From the Book of Acts, Chapter 16: 16 Now it happened, as we went to prayer, that a certain slave girl possessed with a spirit of divination met us, who brought her masters much profit by fortune-telling. 17 This girl followed Paul and us, and cried out, saying, “These men are the servants of the Most High God, […]

From the Book of Acts, Chapter 16:

16 Now it happened, as we went to prayer, that a certain slave girl possessed with a spirit of divination met us, who brought her masters much profit by fortune-telling. 17 This girl followed Paul and us, and cried out, saying, “These men are the servants of the Most High God, who proclaim to us the way of salvation.” 18 And this she did for many days.

But Paul, greatly annoyed, turned and said to the spirit, “I command you in the name of Jesus Christ to come out of her.” And he came out that very hour. 19 But when her masters saw that their hope of profit was gone, they seized Paul and Silas and dragged them into the marketplace to the authorities.

20 And they brought them to the magistrates, and said, “These men, being Jews, exceedingly trouble our city; 21 and they teach customs which are not lawful for us, being Romans, to receive or observe.”22 Then the multitude rose up together against them; and the magistrates tore off their clothes and commanded them to be beaten with rods. 23 And when they had laid many stripes on them, they threwthem into prison, commanding the jailer to keep them securely. 24 Having received such a charge, he put them into the inner prison and fastened their feet in the stocks.

So, St.

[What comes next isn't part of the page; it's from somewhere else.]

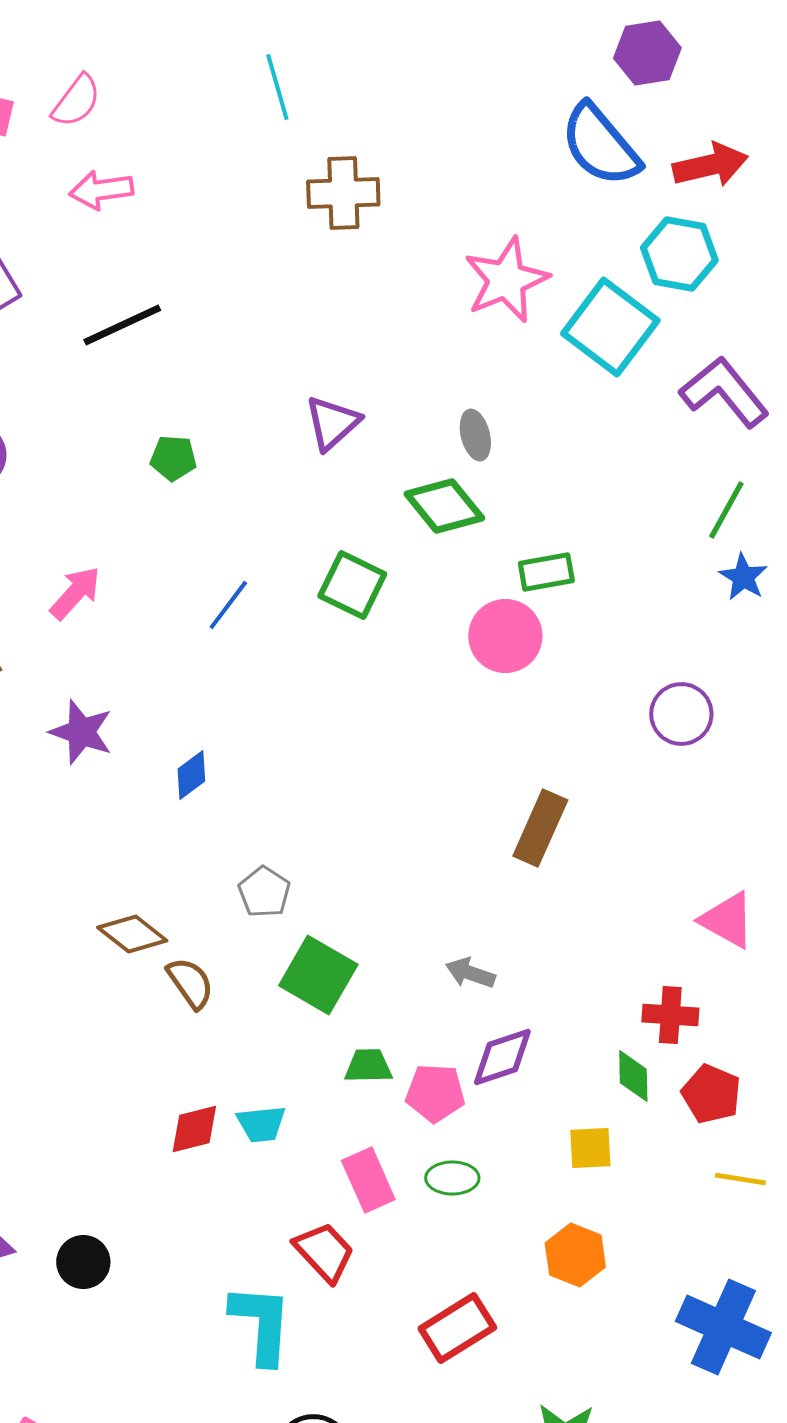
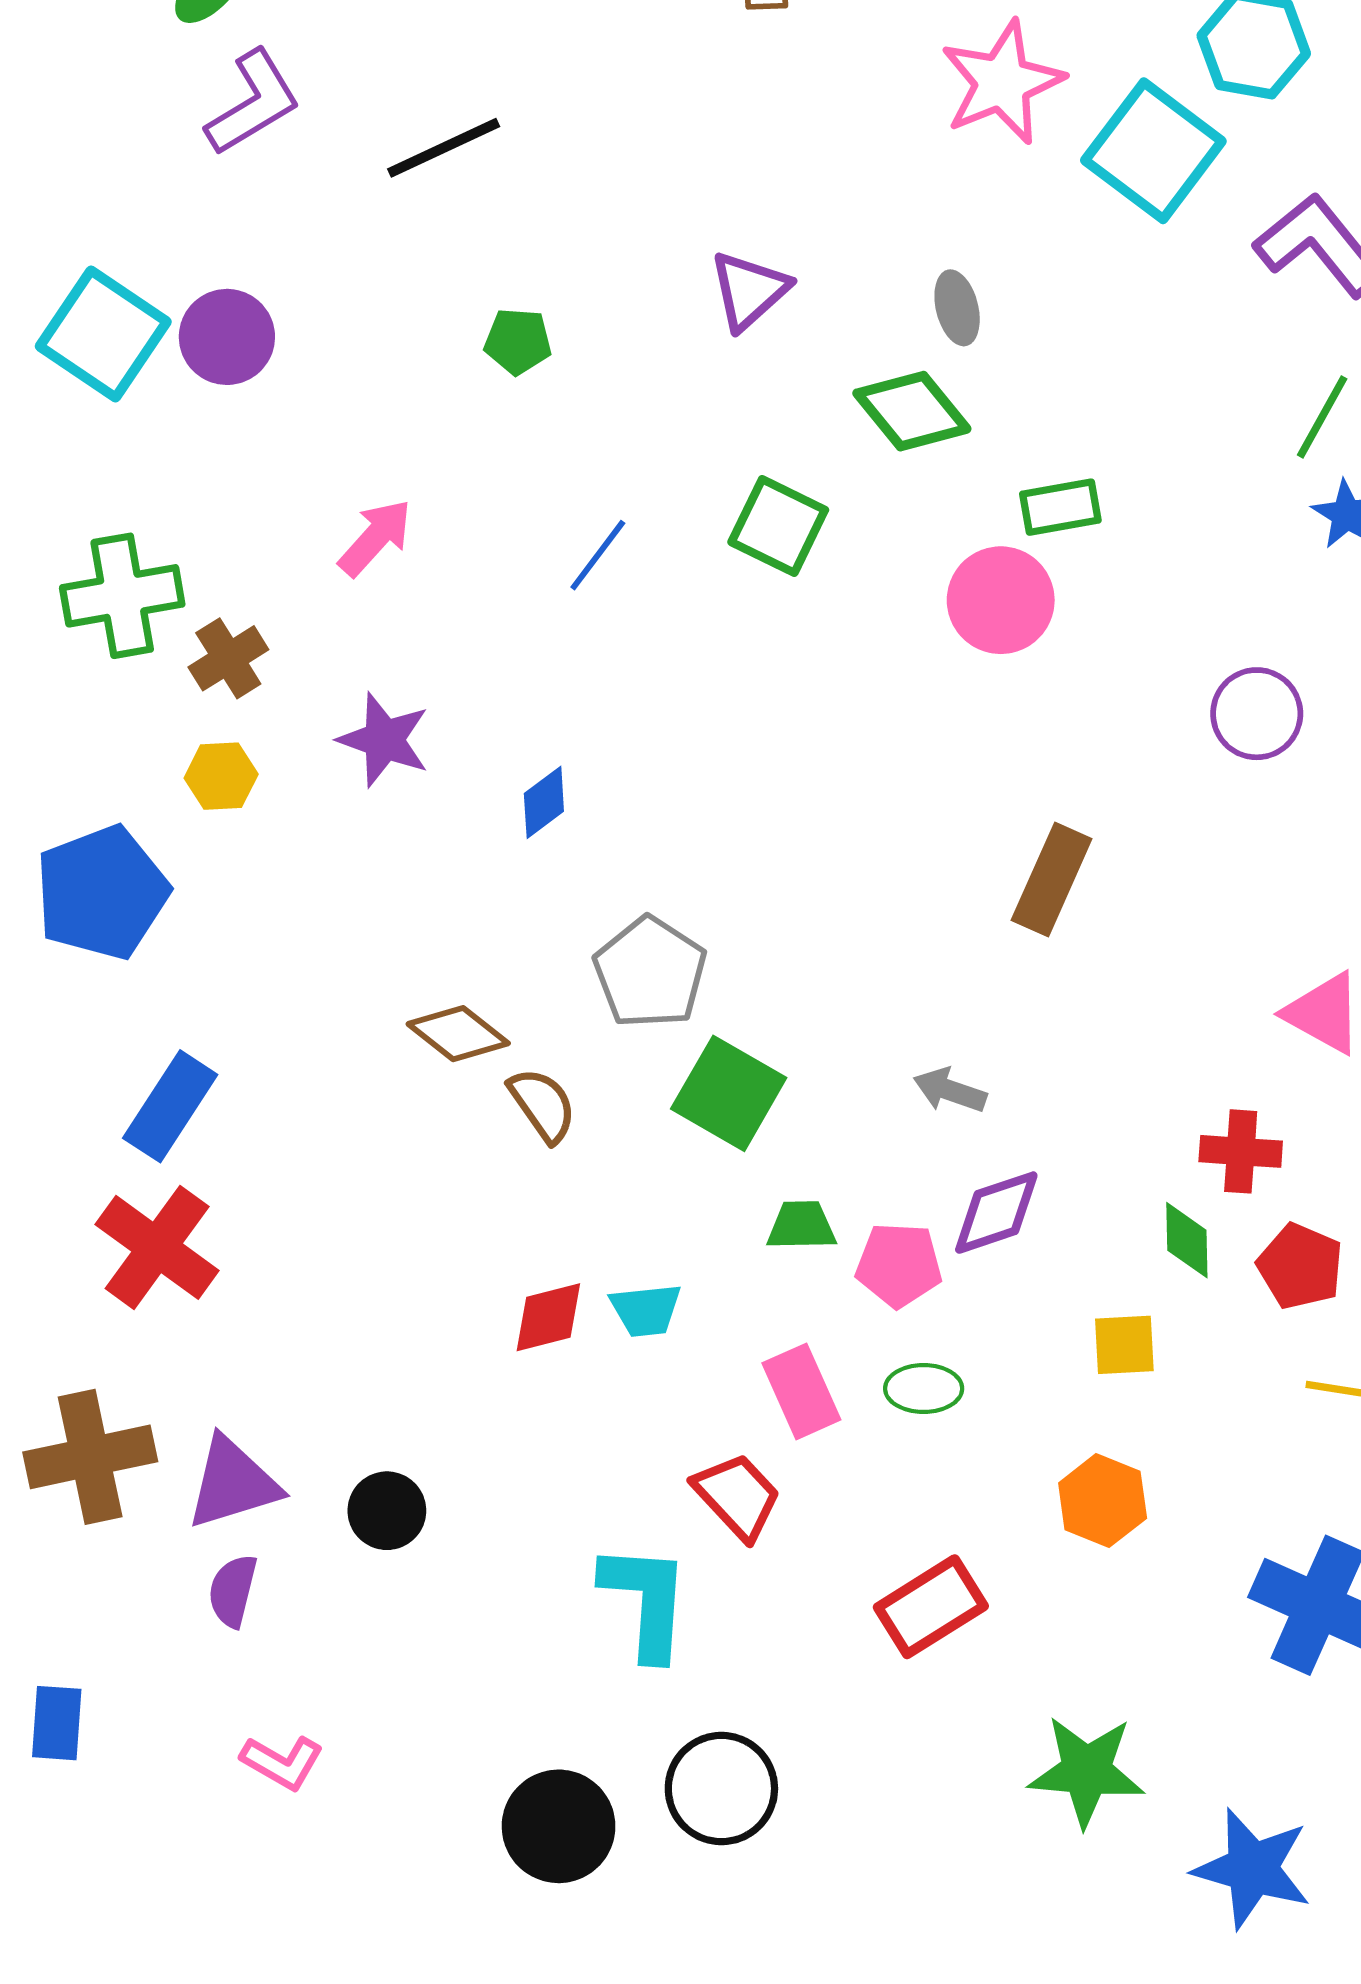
gray pentagon: (264, 892) -> (650, 973), size x1.5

Paul cast a demon out of a slave girl, freeing her from her masters, and was beaten badly for his trouble … and today, Episcopal Church Presiding Bishop Katharine Jefferts Schori says Paul had it coming for not recognizing the slave girl’s alternative spirituality. From her sermon:

For many people, it can be difficult to see God at work in the world around us, particularly if God is doing something unexpected.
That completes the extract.